Whether you are looking to move your manufacturing or target international markets, relocation is rarely something that can be done cheaply, easily, or simply. It is complex and mentally tasking to consider how to relocate from a country like China that has, for the past two decades, been essentially a “plug and play” destination housing almost 1/3 of the world’s manufacturing capacity, to a country with a different legal structure, climate, geography, industries, government priorities, history, negotiating style, and global aspirations. But all of this does not mean that there are not opportunities for companies looking to relocate manufacturing or to access new consumer bases.

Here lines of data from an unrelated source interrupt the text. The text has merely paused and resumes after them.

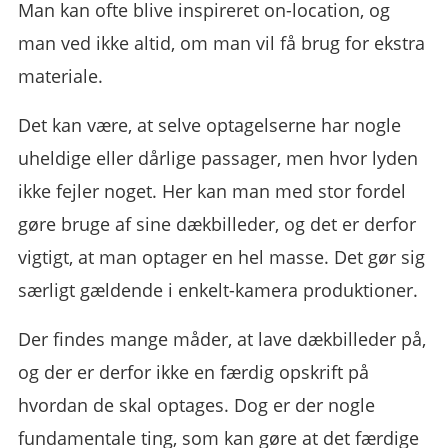
Man kan ofte blive inspireret on-location, og
man ved ikke altid, om man vil få brug for ekstra
materiale.
Det kan være, at selve optagelserne har nogle
uheldige eller dårlige passager, men hvor lyden
ikke fejler noget. Her kan man med stor fordel
gøre bruge af sine dækbilleder, og det er derfor
vigtigt, at man optager en hel masse. Det gør sig
særligt gældende i enkelt-kamera produktioner.
Der findes mange måder, at lave dækbilleder på,
og der er derfor ikke en færdig opskrift på
hvordan de skal optages. Dog er der nogle
fundamentale ting, som kan gøre at det færdige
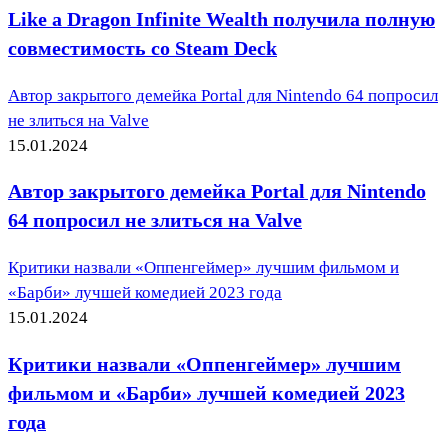
Like a Dragon Infinite Wealth получила полную
совместимость со Steam Deck
Автор закрытого демейка Portal для Nintendo 64 попросил
не злиться на Valve
15.01.2024
Автор закрытого демейка Portal для Nintendo
64 попросил не злиться на Valve
Критики назвали «Оппенгеймер» лучшим фильмом и
«Барби» лучшей комедией 2023 года
15.01.2024
Критики назвали «Оппенгеймер» лучшим
фильмом и «Барби» лучшей комедией 2023
года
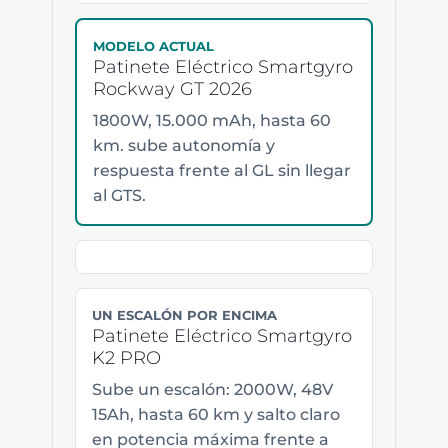
MODELO ACTUAL
Patinete Eléctrico Smartgyro
Rockway GT 2026
1800W, 15.000 mAh, hasta 60
km. sube autonomía y
respuesta frente al GL sin llegar
al GTS.
UN ESCALÓN POR ENCIMA
Patinete Eléctrico Smartgyro
K2 PRO
Sube un escalón: 2000W, 48V
15Ah, hasta 60 km y salto claro
en potencia máxima frente a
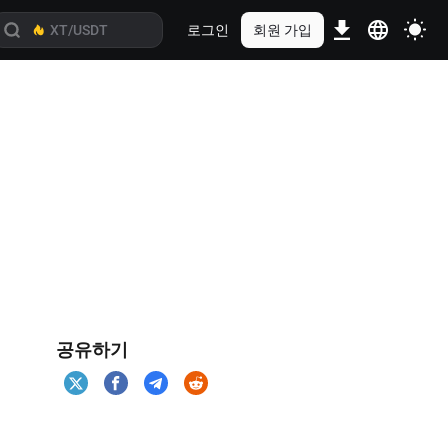
로그인
회원 가입
공유하기
되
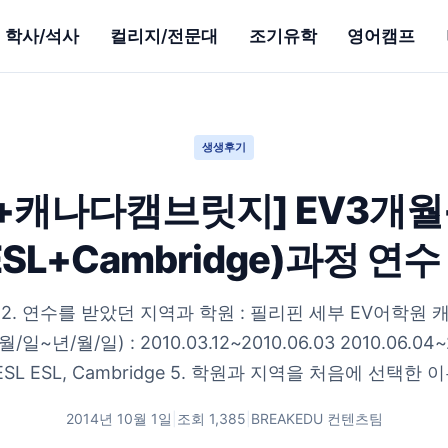
학사/석사
컬리지/전문대
조기유학
영어캠프
생생후기
+캐나다캠브릿지] EV3개월
ESL+Cambridge)과정 연수
 : 2. 연수를 받았던 지역과 학원 : 필리핀 세부 EV어학원 
일~년/월/일) : 2010.03.12~2010.06.03 2010.06.04~2
ESL ESL, Cambridge 5. 학원과 지역을 처음에 선택한 이유
2014년 10월 1일
|
조회
1,385
|
BREAKEDU 컨텐츠팀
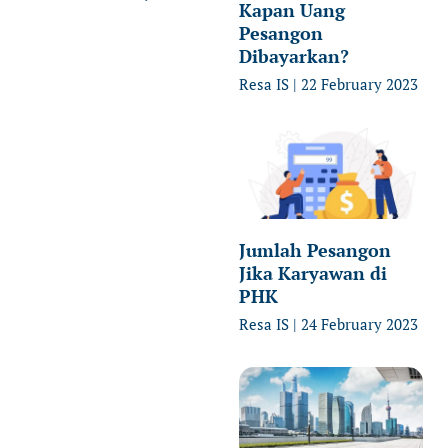
Kapan Uang
Pesangon
Dibayarkan?
Resa IS
22 February 2023
Jumlah Pesangon
Jika Karyawan di
PHK
Resa IS
24 February 2023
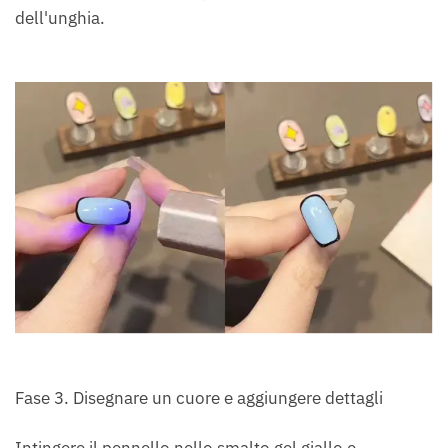
dell'unghia.
Fase 3. Disegnare un cuore e aggiungere dettagli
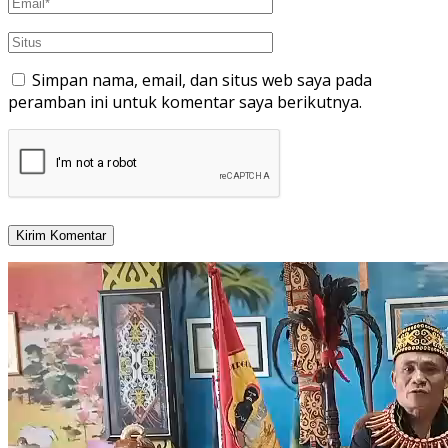
Simpan nama, email, dan situs web saya pada
peramban ini untuk komentar saya berikutnya.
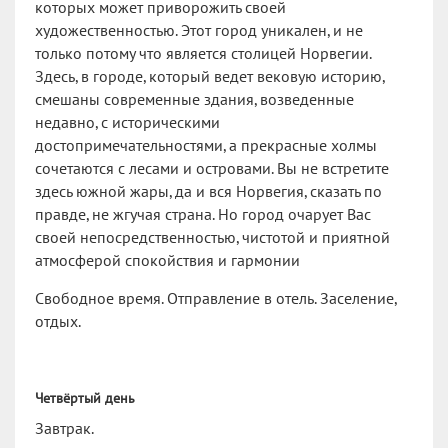
которых может приворожить своей
художественностью. Этот город уникален, и не
только потому что является столицей Норвегии.
Здесь, в городе, который ведет вековую историю,
смешаны современные здания, возведенные
недавно, с историческими
достопримечательностями, а прекрасные холмы
сочетаются с лесами и островами. Вы не встретите
здесь южной жары, да и вся Норвегия, сказать по
правде, не жгучая страна. Но город очарует Вас
своей непосредственностью, чистотой и приятной
атмосферой спокойствия и гармонии
Свободное время. Отправление в отель. Заселение,
отдых.
Четвёртый день
Завтрак.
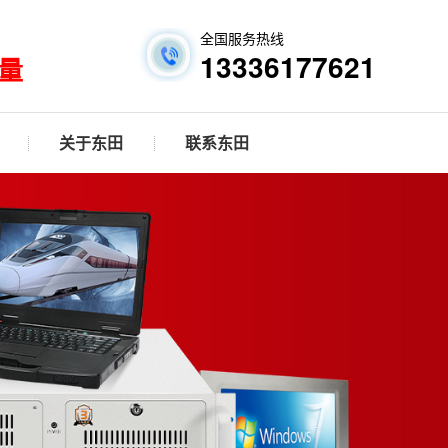
全国服务热线
13336177621
量
关于东田
联系东田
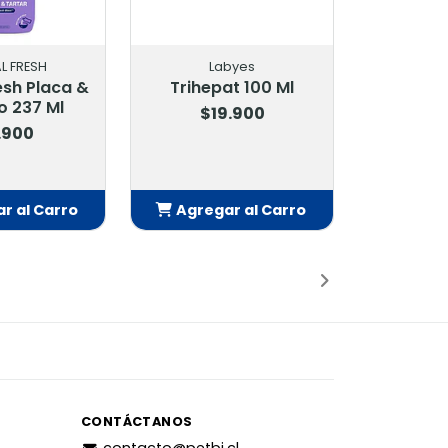
ESH
Labyes
BTS
 Placa &
Trihepat 100 Ml
37 Ml
$19.900
$11.9
0
l Carro
Agregar al Carro
ido
Añadido
CONTÁCTANOS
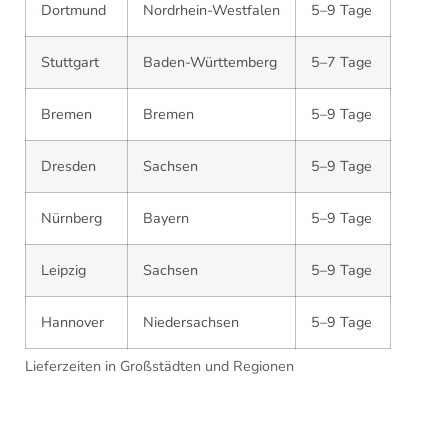
Dortmund
Nordrhein-Westfalen
5–9 Tage
Stuttgart
Baden-Württemberg
5–7 Tage
Bremen
Bremen
5–9 Tage
Dresden
Sachsen
5–9 Tage
Nürnberg
Bayern
5–9 Tage
Leipzig
Sachsen
5–9 Tage
Hannover
Niedersachsen
5–9 Tage
Lieferzeiten in Großstädten und Regionen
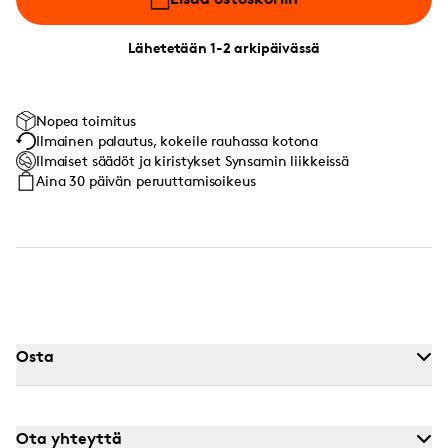
Lähetetään 1-2 arkipäivässä
Nopea toimitus
Ilmainen palautus, kokeile rauhassa kotona
Ilmaiset säädöt ja kiristykset Synsamin liikkeissä
Aina 30 päivän peruuttamisoikeus
Osta
Ota yhteyttä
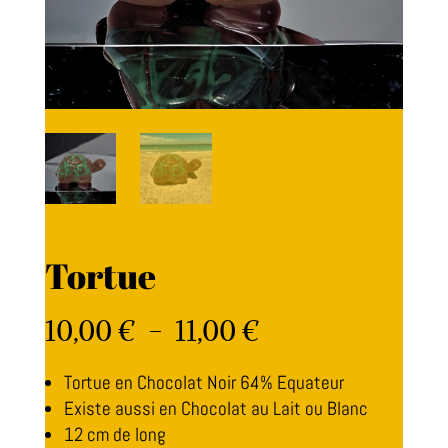
Tortue
Plage
10,00
€
–
11,00
€
de
prix :
10,00 €
Tortue en Chocolat Noir 64% Equateur
à
Existe aussi en Chocolat au Lait ou Blanc
11,00 €
12 cm de long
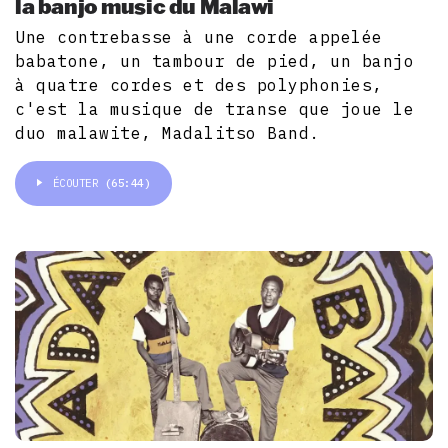
la banjo music du Malawi
Une contrebasse à une corde appelée
babatone, un tambour de pied, un banjo
à quatre cordes et des polyphonies,
c'est la musique de transe que joue le
duo malawite, Madalitso Band.
ÉCOUTER
(65:44)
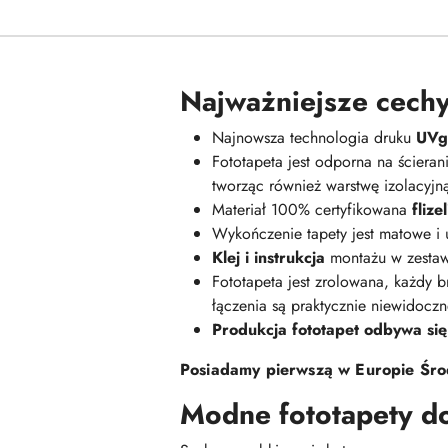
Najważniejsze cechy
Najnowsza technologia druku
UVge
Fototapeta jest odporna na ściera
tworząc również warstwę izolacyj
Materiał 100% certyfikowana
fliz
Wykończenie tapety jest matowe i
Klej i instrukcja
montażu w zestaw
Fototapeta jest zrolowana, każdy br
łączenia są praktycznie niewidoczn
Produkcja fototapet odbywa się
Posiadamy pierwszą w Europie Środ
Modne fototapety d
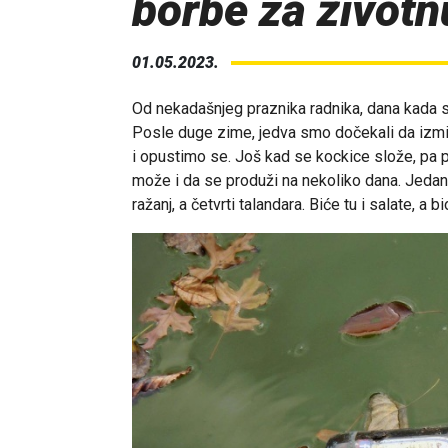
borbe za životn
01.05.2023.
Od nekadašnjeg praznika radnika, dana kada se 
Posle duge zime, jedva smo dočekali da izmil
i opustimo se. Još kad se kockice slože, pa p
može i da se produži na nekoliko dana. Jedan d
ražanj, a četvrti talandara. Biće tu i salate, a 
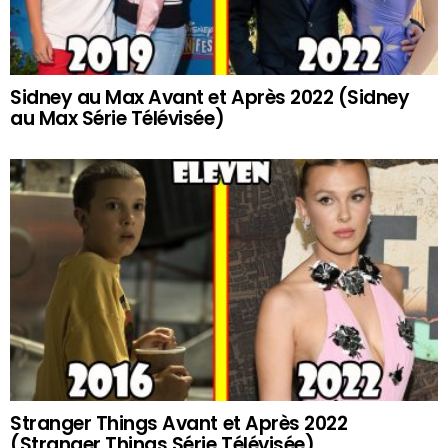
Sidney au Max Avant et Après 2022 (Sidney
au Max Série Télévisée)
Stranger Things Avant et Après 2022
(Stranger Things Série Télévisée)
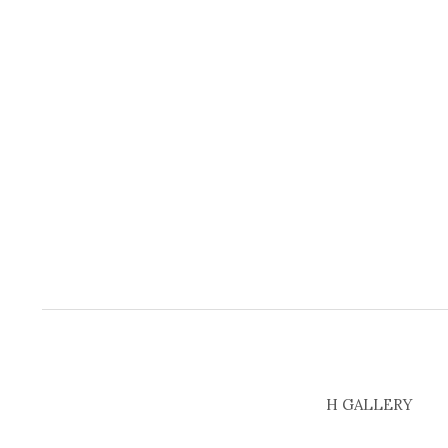
H GALLERY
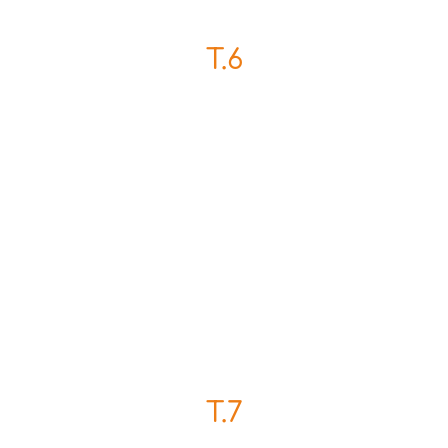
T.6
T.7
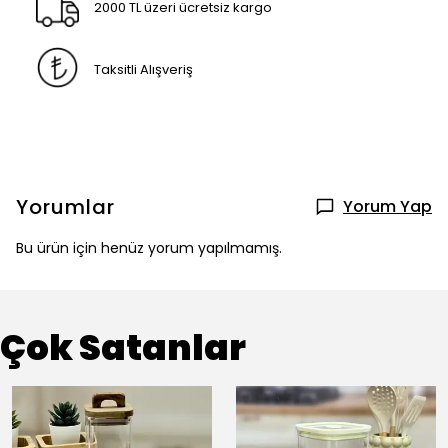
2000 TL üzeri ücretsiz kargo
Taksitli Alışveriş
Yorumlar
Yorum Yap
Bu ürün için henüz yorum yapılmamış.
Çok Satanlar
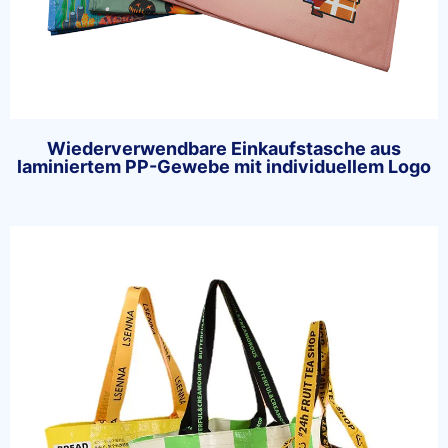
Wiederverwendbare Einkaufstasche aus
laminiertem PP-Gewebe mit individuellem Logo
Chat starten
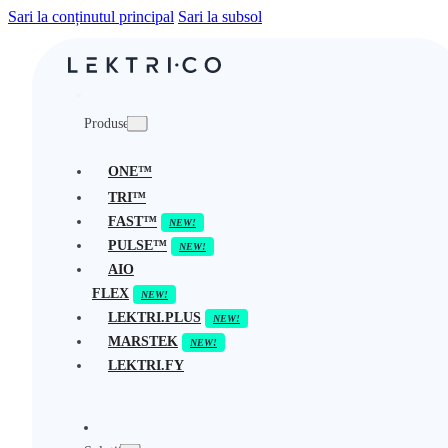
Sari la conținutul principal
Sari la subsol
Produse
ONE™
TRI™
FAST™
PULSE™
AIO
FLEX
LEKTRI.PLUS
MARSTEK
LEKTRI.FY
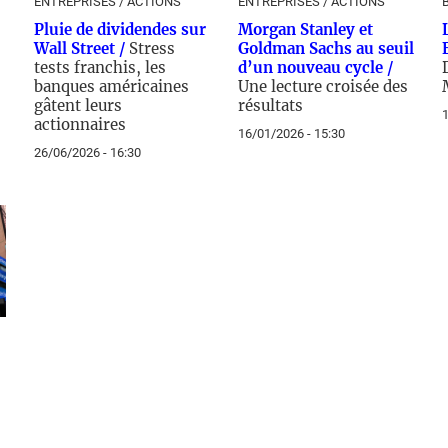
ENTREPRISES / ACTIONS
ENTREPRISES / ACTIONS
Pluie de dividendes sur
Morgan Stanley et
Wall Street /
Stress
Goldman Sachs au seuil
tests franchis, les
d’un nouveau cycle /
banques américaines
Une lecture croisée des
gâtent leurs
résultats
1
actionnaires
16/01/2026 - 15:30
26/06/2026 - 16:30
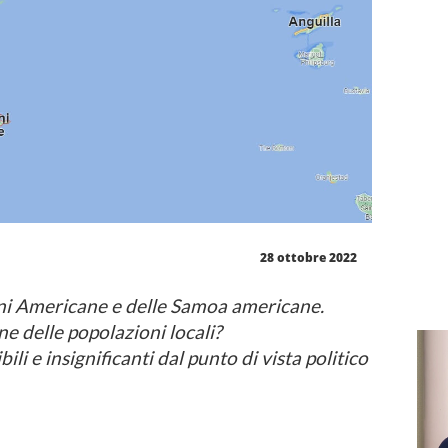
28 ottobre 2022
gini Americane e delle Samoa americane.
ne delle popolazioni locali?
bili e insignificanti dal punto di vista politico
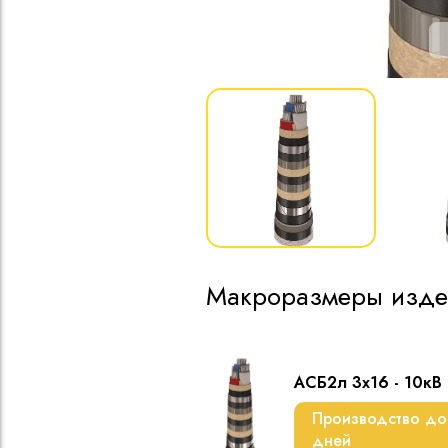
Макроразмеры изде
АСБ2л 3х16 - 10кВ
Производство до
дней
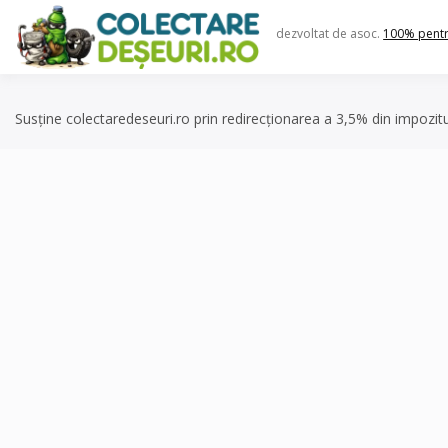
Skip
to
dezvoltat de asoc.
100% pent
content
Susține colectaredeseuri.ro prin redirecționarea a 3,5% din impozit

Take Indonesia as an example. Indonesia is working hard to modernize its laws and regulations to make the country more attractive to international businesses, including its recent rollout of its updated Online Single Submission (OSS) platform for all business licensing. After China and India, Indonesia is the next most populous Southeast Asian country, with a population of 260 million and a labor force of approximately 135 million (double Vietnam’s).
The Indonesian legislative branch is called the People’s Consultative Assembly (MPR), which is its bicameral parliament (made up of two houses) comprised of the People’s Representative Council (DPR) (550 representatives) and the Regional Representative Council (DPD) (128 representatives). Indonesia’s MPR is currently considering four omnibus bills that, if implemented, will radically alter the business landscape in Indonesia:
- Job Creation Omnibus Bill (aims to provide more certainty and flexibility to businesses regarding employee matters)
- Tax Omnibus Bill (would lower the corporate tax rate from 25% to 20% to bring it more in line with regional competitors, with a bonus 3% reduction for publicly listed companies)
- Micro, Small and Medium Enterprises (MSMEs) Omnibus Bill (aimed to foster the growth of small and medium sized companies)
- Capital City Relocation Omnibus Bill (from Jakarta to East Kalimantan on Borneo)
But like any international jurisdiction, Indonesia has and will continue to perpetuate certain ways of doing business, some of which are codified in its laws, while some are not. For instance, Indonesian LLCs (called PT PMAs) must have an Indonesian human resources (HR) director, among other director positions reserved solely for Indonesian nationals, and the company cannot exceed the debt to equity ratio of 4:1. Rather than see these requirements as quaint quirks of Indonesian law that will be repealed when Indonesians become more enlightened, it is important to see these as foundational to the way Indonesia has and will continue to do business due to historical and cultural factors.
Dealing with these types of complexities is the cost of doing business internationally, but it is in your best interest to get up to speed as quickly as you can about existing and up-and-coming alternatives to China. We will continue to keep you abreast of significant legal and business developments around the world both on here, as part of our podcasts (on Spotify, Apple Podcasts, Google Play and Stitcher), and via webinars.